> TRY IT: Which lines have the string "Kankar"? Copy all of them from the entries below.

(INFORMATION GIVEN begins)

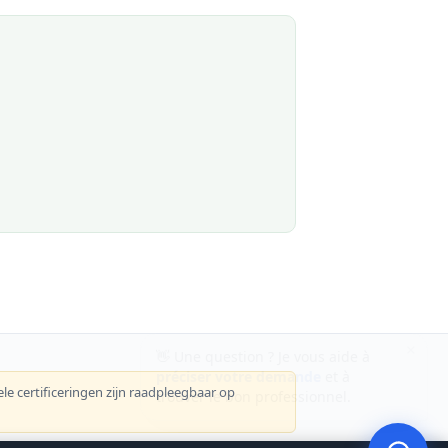
×
👋 Une question ? Je vous aide à
préciser votre demande
et à
trouver le bon professionnel.
le certificeringen zijn raadpleegbaar op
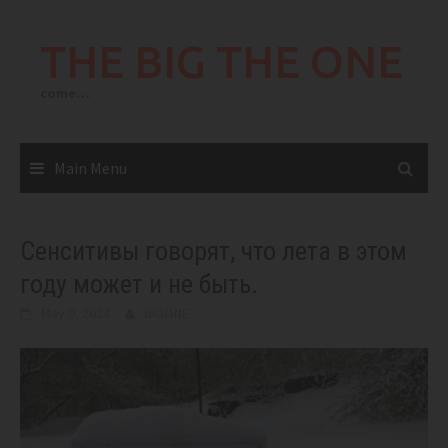
Skip
to
THE BIG THE ONE
content
come…
Main Menu
Сенситивы говорят, что лета в этом
году может и не быть.
May 9, 2024
BIGONE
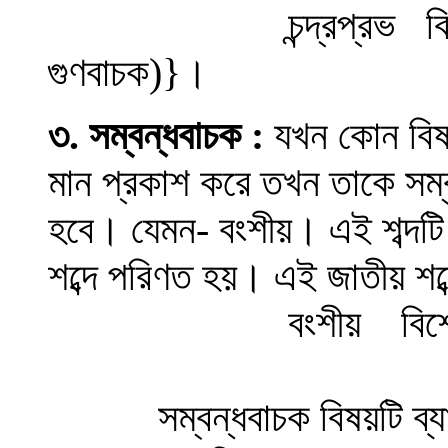
চন্দ্রপ্রভ বিশ
গুণবাচক)
}
।
৩.
সম্বন্ধবাচক
:
যখন কোন বিষয়
মান প্রকাশ করে তখন তাকে সম্ব
হবে
।
যেমন- বংশীয়
।
এই শব্দট
শব্দে পরিণত হয়
।
এই জাতীয় শব্দ
বংশীয় বিশে
সম্বন্ধবাচক বিষয়টি ব্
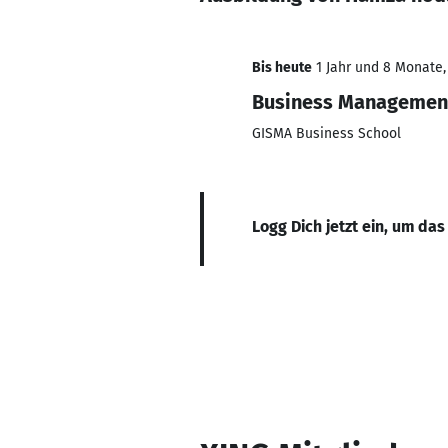
Bis heute
1 Jahr und 8 Monate, 
Business Management
GISMA Business School
Logg Dich jetzt ein, um das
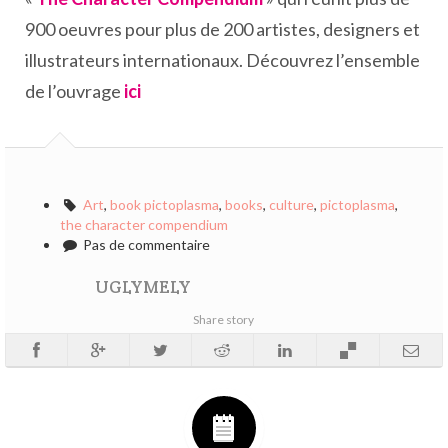
900 oeuvres pour plus de 200 artistes, designers et
illustrateurs internationaux. Découvrez l’ensemble
de l’ouvrage
ici
Art
,
book pictoplasma
,
books
,
culture
,
pictoplasma
,
the character compendium
Pas de commentaire
UGLYMELY
Share story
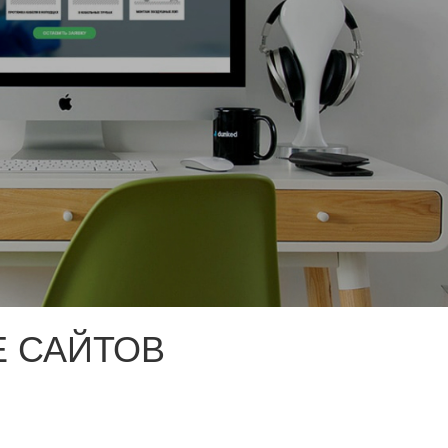
 САЙТОВ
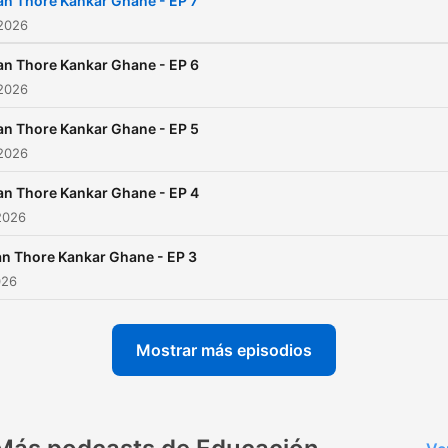
an Thore Kankar Ghane - EP 7
 2026
an Thore Kankar Ghane - EP 6
 2026
an Thore Kankar Ghane - EP 5
 2026
an Thore Kankar Ghane - EP 4
2026
n Thore Kankar Ghane - EP 3
026
Mostrar más episodios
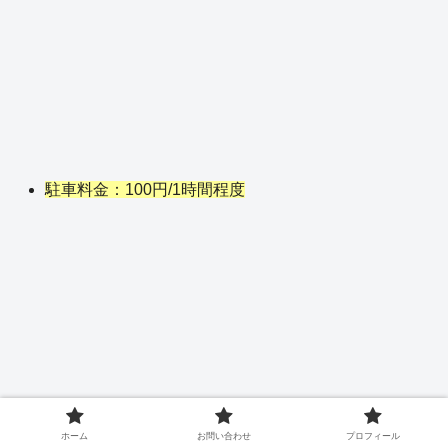
駐車料金：100円/1時間程度
ホーム
お問い合わせ
プロフィール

(INFORMATION GIVEN ends)

> REPLY:
an Thore Kankar Ghane - EP 7
an Thore Kankar Ghane - EP 6
an Thore Kankar Ghane - EP 5
an Thore Kankar Ghane - EP 4
n Thore Kankar Ghane - EP 3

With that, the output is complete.